Corpus-based instruction has become increasingly popular in English education. However, the literature reveals several challenges that impact both teachers and students. As show in Table 5, technical challenges are at the forefront of these issues. The complexity and time-consuming nature of using corpus tools are often cited as barriers. Learners find corpus consultation difficult due to the large volume of data and the time required to prepare materials [12,21,46,54] echo these concerns, emphasizing the complexity of interfaces and the need for effective use. Additionally, Li [42] and AL-Maahbashi [8] highlight the necessity of initial training and ongoing support for effective implementation, which is a significant challenge in itself. Moreover, the integration of technology into the classroom further complicates matters [39,41].

Table 5.

Challenges of Corpus-based instruction.

Challenges Details Corresponding Paper
Technical Challenges Complexity and Time Consumption ID1, ID6, ID8, ID42
Initial Training and Support ID2, ID9, ID11
Teacher Training and Presentation ID7, ID36
Learner-Related Challenges Suitability for Lower-Level Learners ID3, ID13
Understanding and Analyzing Data ID5, ID20
Instructional Design and Implementation Challenges Data Analysis and Task Execution
Course Design and Support
ID4, ID21, ID23
ID26, ID29
Other Challenges Individual Differences and Long-Term Effectiveness ID12, ID37
Increased Workload and Limited Resources ID35, ID30
Vocabulary Development ID32, ID39

For EFL learners, the suitability of CBI is also a concern, particularly for those at lower proficiency levels. Smirnova [32] and Boontam [37] discuss the potential inapplicability of corpus-based methods for lower-level students and the need for teacher support to overcome initial difficulties. Moon and Oh [33] and Girgin [52] also point out the challenges students face in understanding and analyzing corpus data, which can lead to information overload. Furthermore, the complexity and time requirements for data analysis and task execution are significant instructional challenges. Luo [55] and Aşık et al. [15] note the time-consuming nature of data analysis and the complexity of using corpora for task execution. Pérez-Paredes et al. [49] adds that learners struggle with formulating queries and managing search pattern complexity. Oktavianti et al. [26] and Qiu [29] discuss the complexities of task design and the need for instructional support in DDL courses. In addition, individual learner differences and the long-term effectiveness of DDL are critical considerations. The importance of considering these factors was highlighted, as well as the potential need for greater emphasis on comprehension and explicit instruction to achieve long-term retention [22,56]. Some scholars also draw attention to the increased workload for teachers and the limitations of resources, which can hinder the development of vocabulary depth among EFL learners [23,30,42].
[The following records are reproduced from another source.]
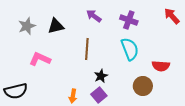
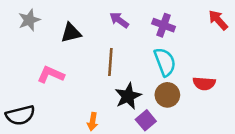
gray star: (27, 26) -> (29, 20), moved
black star: (101, 76) -> (128, 96), size x1.5
brown circle: (143, 86) -> (167, 95), moved
purple square: (99, 95) -> (146, 120), moved

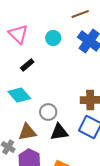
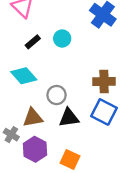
cyan circle: (53, 38) -> (62, 38), moved

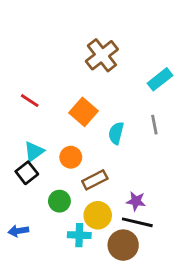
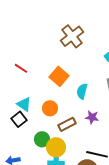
cyan triangle: (34, 152) -> (24, 104), turned -49
purple star: (136, 201) -> (92, 117), moved
yellow circle: (98, 215) -> (56, 147), moved

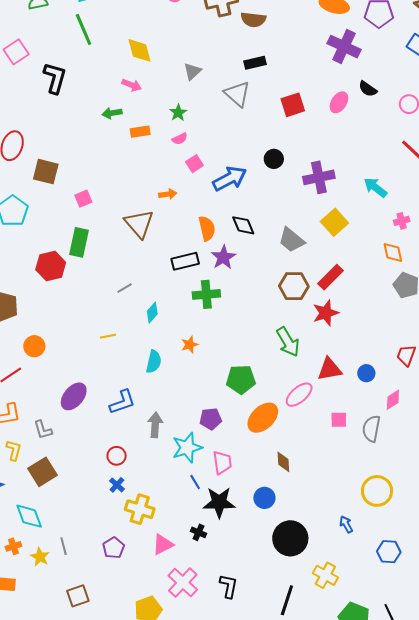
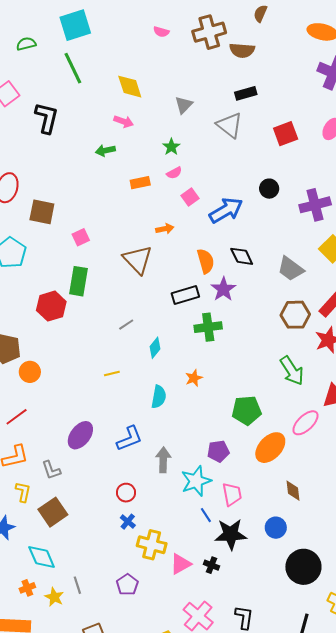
orange rectangle: (140, 132) -> (140, 183), moved
orange circle: (34, 346) -> (30, 372), moved
pink triangle: (163, 544) -> (181, 564), moved

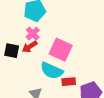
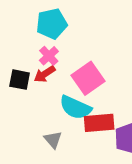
pink square: (61, 50) -> (88, 78), turned 30
red rectangle: (69, 82) -> (99, 123), size x1.5

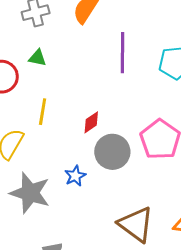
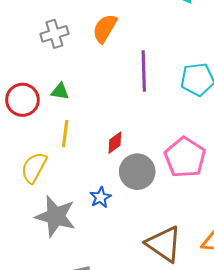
green triangle: (37, 58) -> (60, 91), moved

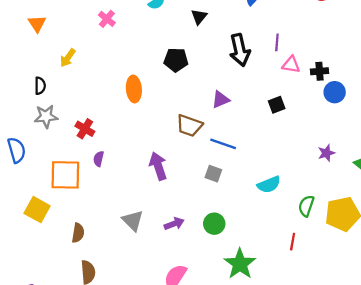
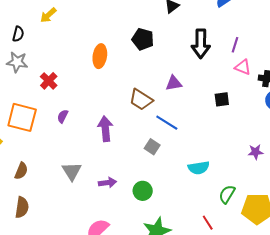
purple semicircle: (99, 159) -> (63, 116), moved
red line: (293, 242) -> (208, 223), turned -56

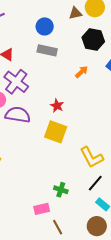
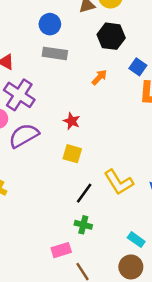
purple semicircle: (18, 115) -> (24, 136), turned -35
yellow square: (56, 132) -> (72, 154), size x0.7
black line: (95, 183) -> (84, 193), moved

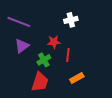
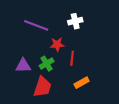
purple line: (19, 22) -> (36, 25), moved
purple triangle: (22, 46) -> (23, 66), moved, turned 35

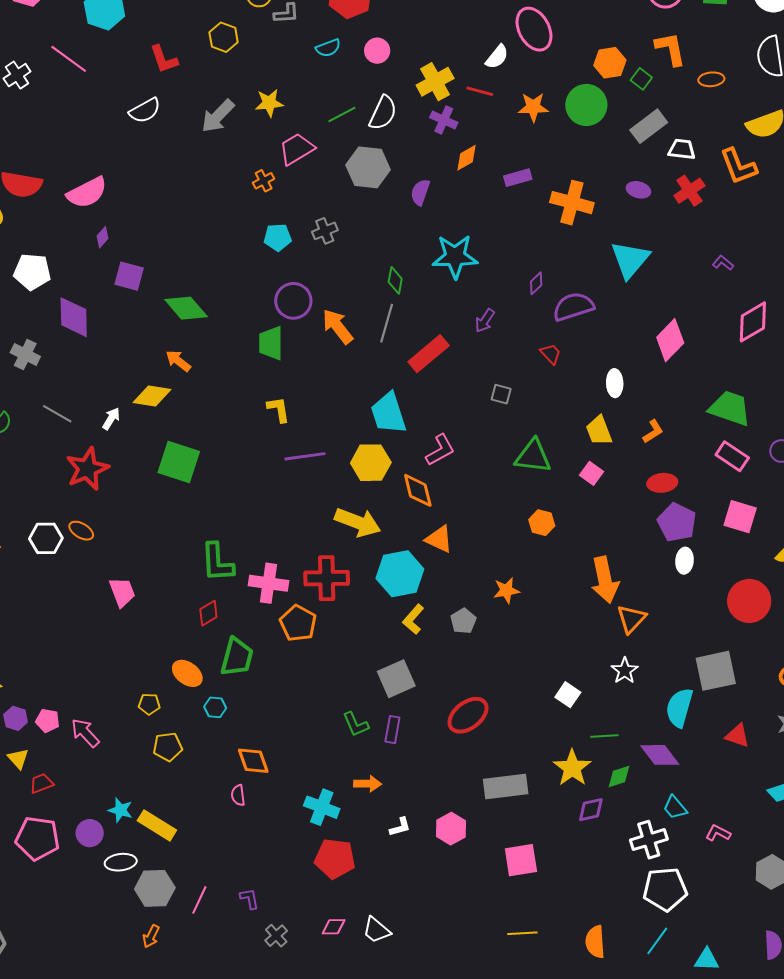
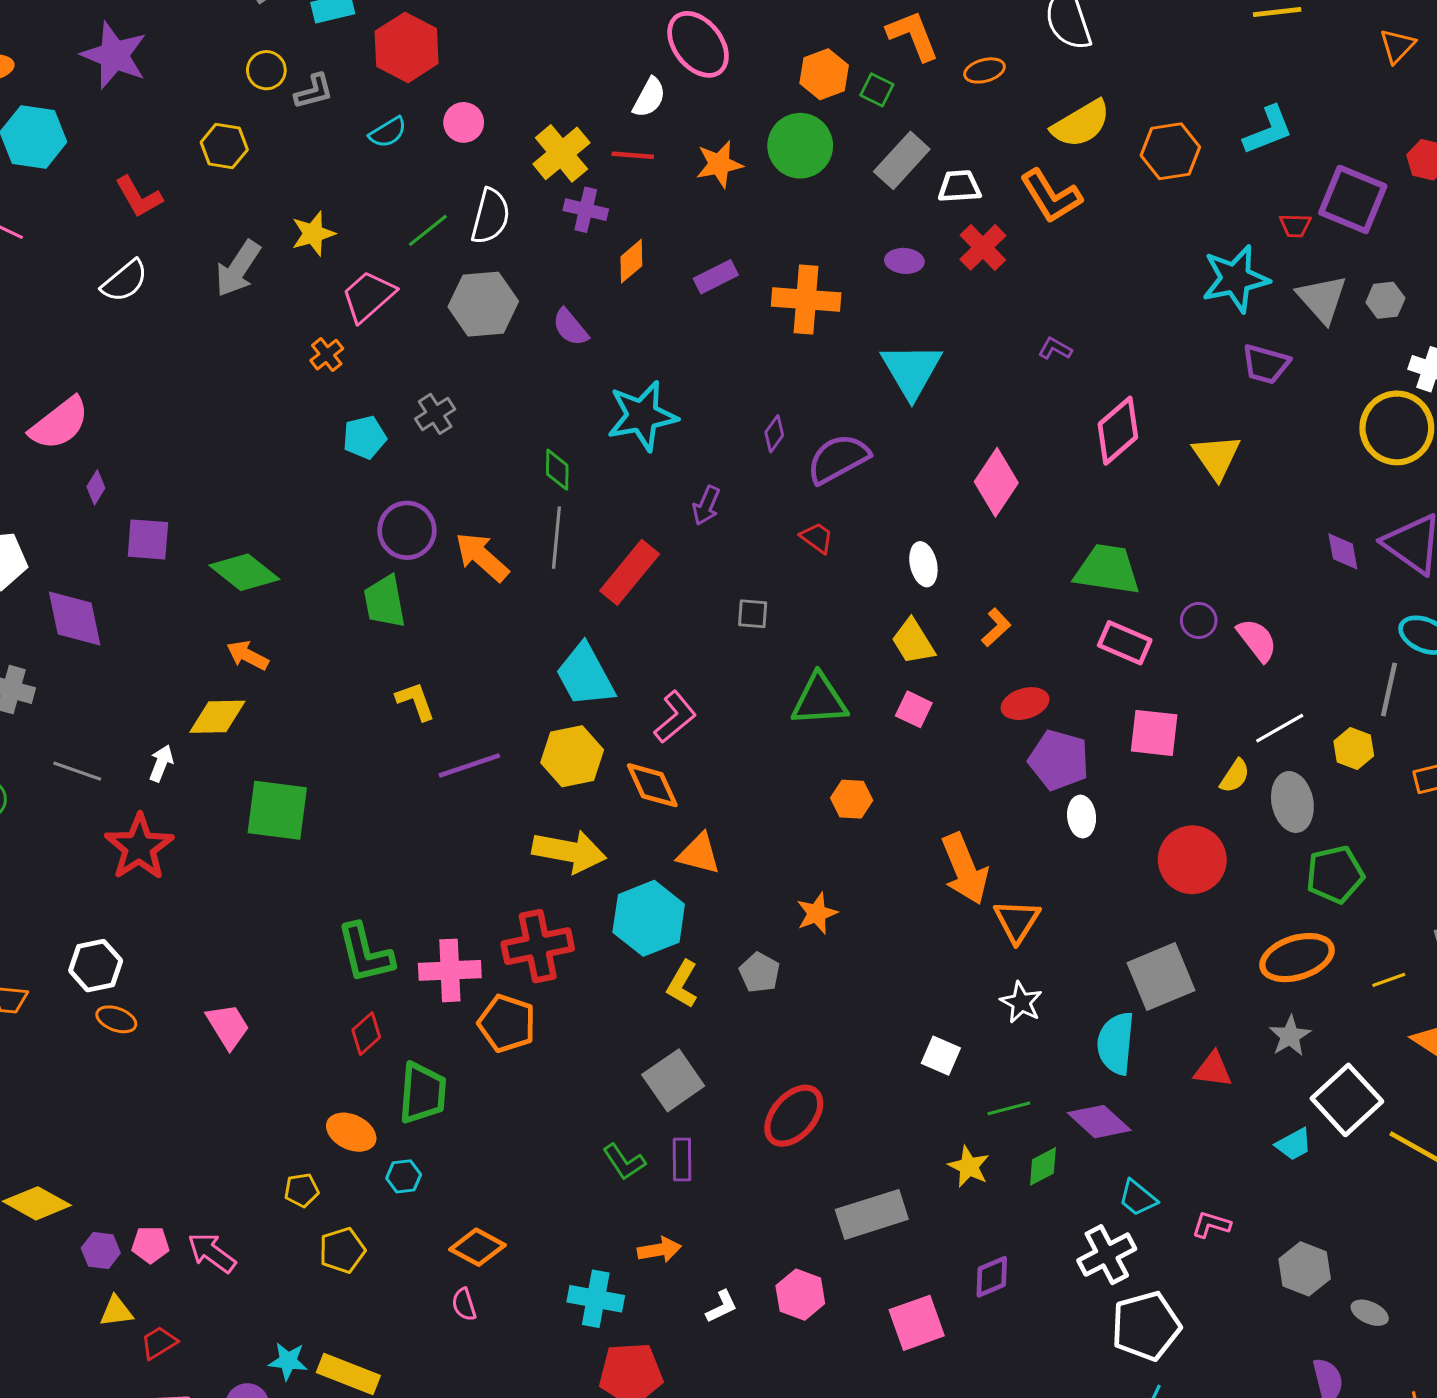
purple semicircle: (420, 192) -> (570, 327), turned -48
orange ellipse: (81, 531) -> (116, 1019), moved
yellow triangle: (18, 759) -> (116, 1311), turned -45
orange diamond: (253, 761) -> (478, 1247), turned -32
yellow star: (572, 768) -> (969, 1167), size x0.7
purple diamond: (591, 810) -> (992, 1277), moved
While corpus-based instruction and DDL offer numerous benefits for EFL learning, these challenges must be addressed to maximize their effectiveness. By incorporating targeted training, support, and instructional design, we can help overcome these obstacles and ensure that the potential of CBI and DDL is fully realized in EFL classrooms.

4. Implications

This systematic review proved the significant potential of Corpus-Based Instruction in enhancing English as a Foreign Language education. The findings suggest that CBI can substantially improve learners' vocabulary, grammar, writing, reading, and communicative skills while promoting autonomous learning. However, several challenges were identified, and strategies to address these issues were proposed. To begin with, technical simplification is essential for overcoming challenges such as complexity and time consumption. Developing user-friendly corpus tools and interfaces, along with integrating automation technologies to expedite data processing and material preparation, can make CBI more accessible and efficient for both teachers and learners [12,21,46,54]. Furthermore, comprehensive training and support are crucial. Initial training and ongoing professional development opportunities should be provided to teachers, and establishing online resources and communities can offer continuous support and facilitate experience sharing among educators [8,13,36]. Additionally, specialized training on integrating technology into the classroom, combined with workshops and seminars showcasing best practices, can significantly enhance teachers' capabilities [39,41].

Moreover, adapting tasks to be more accessible for lower proficiency learners is imperative. Tasks should avoid over-reliance on data and provide guidance frameworks and examples to help these learners understand and apply corpus data effectively [32,37]. Guided tasks and progressive learning activities can alleviate difficulties in data analysis and information overload, while visualizing data can simplify its presentation and comprehension [33,52]. In terms of instructional design and implementation, leveraging automated analysis tools and pre-set task templates can simplify the data analysis process [15,24,49]. Establishing standardized task execution processes and guidelines can reduce the burden on both teachers and students. Furthermore, integrating support mechanisms such as tutorials and consultation times into course design can manage task complexity and provide additional assistance [26,29]. Collaborative learning environments can also encourage mutual support among students during task execution.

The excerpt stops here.